*Task prompt*. Reproduce word for word the lines between those holding "porque surge?" and "instrucciones. De la cuadropedia", inclusive, and nothing else from the data below.
== Raw data ==
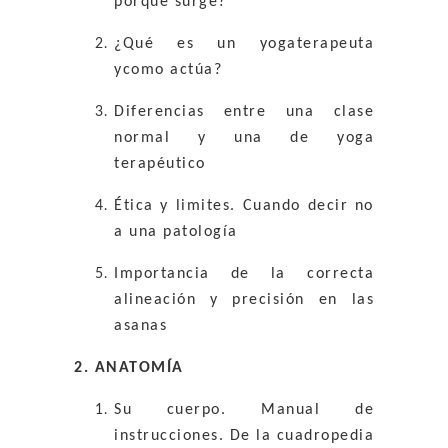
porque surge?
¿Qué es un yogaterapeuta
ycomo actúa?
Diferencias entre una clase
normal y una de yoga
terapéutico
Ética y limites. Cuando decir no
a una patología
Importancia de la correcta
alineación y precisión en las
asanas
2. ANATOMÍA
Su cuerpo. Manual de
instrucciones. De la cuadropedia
===
== Raw data ==
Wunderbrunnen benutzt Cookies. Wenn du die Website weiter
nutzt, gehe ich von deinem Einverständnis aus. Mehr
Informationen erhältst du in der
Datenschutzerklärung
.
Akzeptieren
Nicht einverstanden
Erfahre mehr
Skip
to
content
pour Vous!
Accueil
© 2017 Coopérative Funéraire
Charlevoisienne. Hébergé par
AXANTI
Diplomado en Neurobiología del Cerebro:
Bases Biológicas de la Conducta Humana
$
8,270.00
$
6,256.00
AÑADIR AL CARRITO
===
*The answer*.
porque surge?
¿Qué es un yogaterapeuta
ycomo actúa?
Diferencias entre una clase
normal y una de yoga
terapéutico
Ética y limites. Cuando decir no
a una patología
Importancia de la correcta
alineación y precisión en las
asanas
2. ANATOMÍA
Su cuerpo. Manual de
instrucciones. De la cuadropedia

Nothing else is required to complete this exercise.